Situaksan Bandung

Jihad Adalah Amalan Paling Utama—Basharidlo Thoriq Bintoro

Jihad Adalah Amalan Paling Utama—Basharidlo Thoriq Bintoro
Jihad Adalah Amalan Paling Utama—Basharidlo Thoriq Bintoro

Jihad Adalah Amalan Paling Utama

Basharidlo Thoriq Bintoro

Pendahuluan

Jihad merupakan amalan yang didambakan oleh setiap orang, karena ganjaran yang diberikan berupa surga di sisi-Nya kelak. Jihad pun merupakan amalan yang paling utama di sisi-Nya; karena dengan jihad seseorang mempertaruhkan harta dan nyawanya di jalan Allah Swt. Maka dari itu, jihad merupakan pembahasan yang paling utama dikarenakan amalan jihad ini harus menjadi cita-cita setiap muslim, agar kelak dapat meraih segala ganjaran sekaligus rida-Nya di akhirat.
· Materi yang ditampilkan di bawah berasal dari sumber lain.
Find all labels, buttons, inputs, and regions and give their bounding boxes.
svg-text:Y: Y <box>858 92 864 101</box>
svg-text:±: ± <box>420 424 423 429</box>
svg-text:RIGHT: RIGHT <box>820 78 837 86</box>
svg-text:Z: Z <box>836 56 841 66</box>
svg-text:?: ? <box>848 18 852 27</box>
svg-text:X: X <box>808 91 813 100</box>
Dalam pembahasan kali ini, penulis akan fokus terhadap hadits-hadits seputar jihad yang tercantum dalam kitab Riyadhus-Shalihin; tepatnya dua hadits yang ada dalam kitab tersebut no. 1309 dan 1310. Dua hadits ini menerangkan dua topik besar di dalam jihad yaitu, (1) perbedaan ganjaran pahala orang yang ikut berperang di jalan Allah dengan yang tidak, (2) hanya dengan amalan jihad seorang mu’allaf dijamin masuk surga.

Tulisan ini penulis dedikasikan untuk menyelesaikan tugas yang diberikan oleh al-Ustadz Oman Warman selaku pengajar Riyadhus-Shalihin, lalu tulisan ini pun bertujuan untuk meningkatkan ghirah masyarakat dalam menyikapi jihad di jalan Allah, maka mudah-mudahan melalui tulisan ini dapat tersampaikan berbagai pelajaran sekaligus dorongan untuk menjadi mujahid Islam.
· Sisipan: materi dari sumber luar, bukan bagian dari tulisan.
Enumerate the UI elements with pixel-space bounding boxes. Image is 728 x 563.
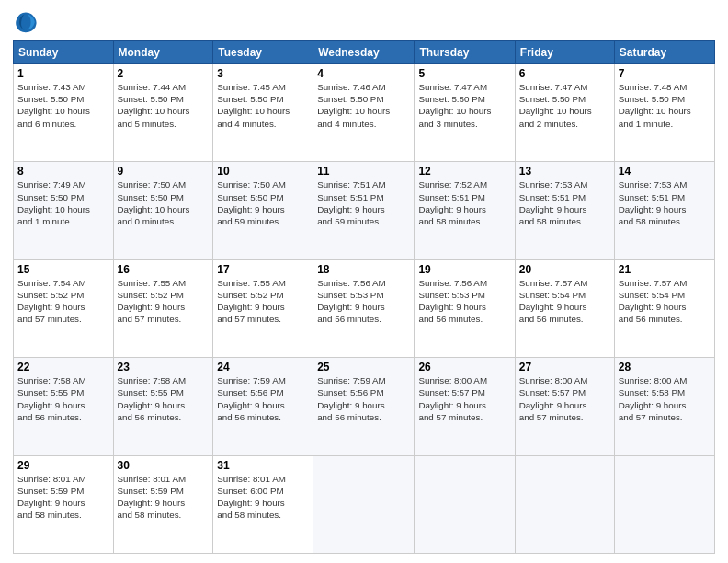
day-number: 28 bbox=[619, 361, 711, 373]
day-number: 30 bbox=[118, 459, 210, 472]
calendar-day-header: Monday bbox=[113, 41, 213, 64]
calendar-day-cell bbox=[515, 455, 614, 553]
day-number: 11 bbox=[317, 165, 410, 178]
day-number: 3 bbox=[217, 67, 309, 80]
calendar-day-cell: 24Sunrise: 7:59 AM Sunset: 5:56 PM Dayli… bbox=[213, 358, 313, 455]
calendar-day-cell bbox=[313, 455, 415, 553]
calendar-day-cell: 2Sunrise: 7:44 AM Sunset: 5:50 PM Daylig… bbox=[113, 64, 213, 162]
calendar-day-cell: 10Sunrise: 7:50 AM Sunset: 5:50 PM Dayli… bbox=[213, 162, 313, 259]
day-number: 14 bbox=[619, 165, 711, 178]
day-info: Sunrise: 7:51 AM Sunset: 5:51 PM Dayligh… bbox=[317, 178, 410, 227]
day-info: Sunrise: 7:59 AM Sunset: 5:56 PM Dayligh… bbox=[317, 374, 410, 423]
calendar-day-cell: 9Sunrise: 7:50 AM Sunset: 5:50 PM Daylig… bbox=[113, 162, 213, 259]
day-info: Sunrise: 7:49 AM Sunset: 5:50 PM Dayligh… bbox=[17, 178, 109, 227]
day-info: Sunrise: 7:50 AM Sunset: 5:50 PM Dayligh… bbox=[118, 178, 210, 227]
day-number: 17 bbox=[217, 263, 309, 276]
calendar-day-cell: 5Sunrise: 7:47 AM Sunset: 5:50 PM Daylig… bbox=[415, 64, 515, 162]
calendar-day-header: Friday bbox=[515, 41, 614, 64]
calendar-week-row: 22Sunrise: 7:58 AM Sunset: 5:55 PM Dayli… bbox=[14, 358, 715, 455]
calendar-day-cell: 3Sunrise: 7:45 AM Sunset: 5:50 PM Daylig… bbox=[213, 64, 313, 162]
day-number: 29 bbox=[17, 459, 109, 472]
day-info: Sunrise: 7:46 AM Sunset: 5:50 PM Dayligh… bbox=[317, 81, 410, 130]
day-info: Sunrise: 7:58 AM Sunset: 5:55 PM Dayligh… bbox=[118, 374, 210, 423]
calendar-day-cell: 31Sunrise: 8:01 AM Sunset: 6:00 PM Dayli… bbox=[213, 455, 313, 553]
day-number: 16 bbox=[118, 263, 210, 276]
calendar-day-cell: 6Sunrise: 7:47 AM Sunset: 5:50 PM Daylig… bbox=[515, 64, 614, 162]
calendar-day-cell: 17Sunrise: 7:55 AM Sunset: 5:52 PM Dayli… bbox=[213, 259, 313, 357]
calendar-day-cell: 1Sunrise: 7:43 AM Sunset: 5:50 PM Daylig… bbox=[14, 64, 114, 162]
day-info: Sunrise: 8:00 AM Sunset: 5:57 PM Dayligh… bbox=[519, 374, 610, 423]
day-number: 19 bbox=[418, 263, 510, 276]
calendar-day-cell: 16Sunrise: 7:55 AM Sunset: 5:52 PM Dayli… bbox=[113, 259, 213, 357]
day-number: 12 bbox=[418, 165, 510, 178]
day-info: Sunrise: 7:55 AM Sunset: 5:52 PM Dayligh… bbox=[217, 277, 309, 326]
day-number: 21 bbox=[619, 263, 711, 276]
day-number: 6 bbox=[519, 67, 610, 80]
day-number: 7 bbox=[619, 67, 711, 80]
calendar-day-cell: 15Sunrise: 7:54 AM Sunset: 5:52 PM Dayli… bbox=[14, 259, 114, 357]
day-info: Sunrise: 8:01 AM Sunset: 5:59 PM Dayligh… bbox=[118, 473, 210, 522]
calendar-week-row: 8Sunrise: 7:49 AM Sunset: 5:50 PM Daylig… bbox=[14, 162, 715, 259]
calendar-day-cell: 22Sunrise: 7:58 AM Sunset: 5:55 PM Dayli… bbox=[14, 358, 114, 455]
day-number: 24 bbox=[217, 361, 309, 373]
calendar-day-cell: 18Sunrise: 7:56 AM Sunset: 5:53 PM Dayli… bbox=[313, 259, 415, 357]
calendar-day-cell: 11Sunrise: 7:51 AM Sunset: 5:51 PM Dayli… bbox=[313, 162, 415, 259]
day-info: Sunrise: 7:58 AM Sunset: 5:55 PM Dayligh… bbox=[17, 374, 109, 423]
calendar-day-cell: 21Sunrise: 7:57 AM Sunset: 5:54 PM Dayli… bbox=[614, 259, 714, 357]
day-info: Sunrise: 7:53 AM Sunset: 5:51 PM Dayligh… bbox=[619, 178, 711, 227]
calendar-day-cell: 25Sunrise: 7:59 AM Sunset: 5:56 PM Dayli… bbox=[313, 358, 415, 455]
calendar-day-cell: 14Sunrise: 7:53 AM Sunset: 5:51 PM Dayli… bbox=[614, 162, 714, 259]
day-info: Sunrise: 7:57 AM Sunset: 5:54 PM Dayligh… bbox=[519, 277, 610, 326]
day-info: Sunrise: 7:44 AM Sunset: 5:50 PM Dayligh… bbox=[118, 81, 210, 130]
day-info: Sunrise: 7:56 AM Sunset: 5:53 PM Dayligh… bbox=[418, 277, 510, 326]
day-number: 15 bbox=[17, 263, 109, 276]
calendar-week-row: 15Sunrise: 7:54 AM Sunset: 5:52 PM Dayli… bbox=[14, 259, 715, 357]
day-number: 10 bbox=[217, 165, 309, 178]
day-info: Sunrise: 7:47 AM Sunset: 5:50 PM Dayligh… bbox=[519, 81, 610, 130]
calendar-day-header: Wednesday bbox=[313, 41, 415, 64]
calendar-day-cell: 23Sunrise: 7:58 AM Sunset: 5:55 PM Dayli… bbox=[113, 358, 213, 455]
calendar-day-cell: 7Sunrise: 7:48 AM Sunset: 5:50 PM Daylig… bbox=[614, 64, 714, 162]
day-info: Sunrise: 7:56 AM Sunset: 5:53 PM Dayligh… bbox=[317, 277, 410, 326]
day-info: Sunrise: 8:01 AM Sunset: 6:00 PM Dayligh… bbox=[217, 473, 309, 522]
calendar-day-cell bbox=[614, 455, 714, 553]
calendar-day-header: Thursday bbox=[415, 41, 515, 64]
day-number: 8 bbox=[17, 165, 109, 178]
day-number: 20 bbox=[519, 263, 610, 276]
day-info: Sunrise: 8:00 AM Sunset: 5:58 PM Dayligh… bbox=[619, 374, 711, 423]
page-container: SundayMondayTuesdayWednesdayThursdayFrid… bbox=[0, 0, 728, 563]
day-info: Sunrise: 7:57 AM Sunset: 5:54 PM Dayligh… bbox=[619, 277, 711, 326]
day-number: 25 bbox=[317, 361, 410, 373]
day-number: 2 bbox=[118, 67, 210, 80]
calendar-day-cell: 19Sunrise: 7:56 AM Sunset: 5:53 PM Dayli… bbox=[415, 259, 515, 357]
day-info: Sunrise: 7:54 AM Sunset: 5:52 PM Dayligh… bbox=[17, 277, 109, 326]
day-info: Sunrise: 7:53 AM Sunset: 5:51 PM Dayligh… bbox=[519, 178, 610, 227]
day-number: 27 bbox=[519, 361, 610, 373]
day-number: 26 bbox=[418, 361, 510, 373]
day-number: 23 bbox=[118, 361, 210, 373]
calendar-day-header: Sunday bbox=[14, 41, 114, 64]
day-number: 1 bbox=[17, 67, 109, 80]
day-info: Sunrise: 7:48 AM Sunset: 5:50 PM Dayligh… bbox=[619, 81, 711, 130]
day-info: Sunrise: 7:45 AM Sunset: 5:50 PM Dayligh… bbox=[217, 81, 309, 130]
day-info: Sunrise: 7:59 AM Sunset: 5:56 PM Dayligh… bbox=[217, 374, 309, 423]
calendar-day-cell: 13Sunrise: 7:53 AM Sunset: 5:51 PM Dayli… bbox=[515, 162, 614, 259]
day-number: 31 bbox=[217, 459, 309, 472]
day-number: 9 bbox=[118, 165, 210, 178]
calendar-day-cell: 12Sunrise: 7:52 AM Sunset: 5:51 PM Dayli… bbox=[415, 162, 515, 259]
calendar-header-row: SundayMondayTuesdayWednesdayThursdayFrid… bbox=[14, 41, 715, 64]
calendar-day-cell: 4Sunrise: 7:46 AM Sunset: 5:50 PM Daylig… bbox=[313, 64, 415, 162]
day-info: Sunrise: 7:47 AM Sunset: 5:50 PM Dayligh… bbox=[418, 81, 510, 130]
calendar-day-cell bbox=[415, 455, 515, 553]
calendar-day-cell: 29Sunrise: 8:01 AM Sunset: 5:59 PM Dayli… bbox=[14, 455, 114, 553]
logo-icon bbox=[13, 9, 39, 35]
calendar-day-cell: 28Sunrise: 8:00 AM Sunset: 5:58 PM Dayli… bbox=[614, 358, 714, 455]
calendar-day-cell: 8Sunrise: 7:49 AM Sunset: 5:50 PM Daylig… bbox=[14, 162, 114, 259]
calendar-week-row: 29Sunrise: 8:01 AM Sunset: 5:59 PM Dayli… bbox=[14, 455, 715, 553]
calendar-day-header: Saturday bbox=[614, 41, 714, 64]
day-info: Sunrise: 8:00 AM Sunset: 5:57 PM Dayligh… bbox=[418, 374, 510, 423]
calendar-day-cell: 30Sunrise: 8:01 AM Sunset: 5:59 PM Dayli… bbox=[113, 455, 213, 553]
day-number: 18 bbox=[317, 263, 410, 276]
calendar-day-cell: 27Sunrise: 8:00 AM Sunset: 5:57 PM Dayli… bbox=[515, 358, 614, 455]
day-info: Sunrise: 7:52 AM Sunset: 5:51 PM Dayligh… bbox=[418, 178, 510, 227]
Meski tulisan ini merupakan upaya maksimal penulis dalam menyampaikan dan mengeluarkan idenya terkait jihad, namun sebagaimana pepatah mengatakan “Tidak ada gading yang tak retak” maka dari itu, mohon maaf terhadap segala kekeliruan yang terjadi di dalam tulisan ini. Mudah-mudahan segala masukan dan saran senantiasa diberikan kepada penulis, sebagai bahan pertimbangan dan perbaikan. Untuk mencapai tulisan yang lebih baik lagi.

Sorotan Hadits

١٣٠٩  وعن أبي سَعيدٍ الخُدْرِيِّ ، رضي اللَّهُ عنهُ ، أنَّ رَسُولَ اللَّهِ صَلّى اللهُ عَلَيْهِ وسَلَّم بَعثَ إلى بَني لِحيانَ ، فَقَالَ : « لِيَنْبَعِثْ مِنْ كُلِّ رجُلَيْنِ أحدَهُما ، والأَجْرُ بينَهُما » رواهُ مسلمٌ . وفي روايةٍ لهُ : « لِيخْرُجْ مِنْ كُلِّ رجلين رجُلٌ » ثُمَّ قال لِلقاعِدِ : « أَيُّكُمْ خَلَفَ الخارج في أَهْلِهِ ومالِهِ بخَيْرٍ كان لهُ مِثْلُ نِصْفِ أَجرِ الخارِجِ » .

١٣١٠ وعنِ البراءِ ، رضي اللَّه عَنْـهُ ، قال : أتى النبي صَلّى اللهُ عَلَيْهِ وسَلَّم ، رجلٌ مقنَّعٌ بِالحدِيدِ ، فَقال : يا رَسُول اللَّهِ أُقَاتِلُ أوْ أُسْلِمُ ؟ فقَال : « أسْلِمْ ، ثُمَّ قاتِلْ » فَأسْلَم ، ثُمَّ قَاتَلَ فَقُتِلَ، فقَال رسول اللَّه صَلّى اللهُ عَلَيْهِ وسَلَّم : « عمِل قَلِيلاً وَأُجِر كَثيراً » . متفقٌ عليهِ ، وهذا لفظُ البخاري .

Terjemah Hadits

1309. Dari Abu Said al-Khudri Ra bahwasanya Rasulullah Saw mengirimkan pasukan ke tempat Banu Lahyan, lalu bersabda: “Hendaklah dari setiap dua orang itu, salah seorang saja yang ikut dalam pasukan yang dikirimkan, sedang pahala adalah antara keduanya.” Ini jikalau yang tidak ikut itu memberikan kelengkapan seperlunya kepada yang hendak ikut berangkat. (Riwayat Muslim) Dalam riwayat Imam Muslim lainnya disebutkan: “Hendaklah dari setiap dua orang, seorang saja yang keluar.” Kemudian beliau (Rasulullah Saw) bersabda kepada orang yang duduk -yakni tertinggal-: “Mana saja orang di antara engkau semua yang berlaku sebagai pengganti dari orang yang ikut keluar berperang –fi sabilil-‘Llah– baik dalam urusan keluarga dan hartanya dengan baik-baik, maka bagi orang yang tidak mengikutinya tadi adalah pahala sebanyak separuh dari pahala orang yang ikut keluar berperang.”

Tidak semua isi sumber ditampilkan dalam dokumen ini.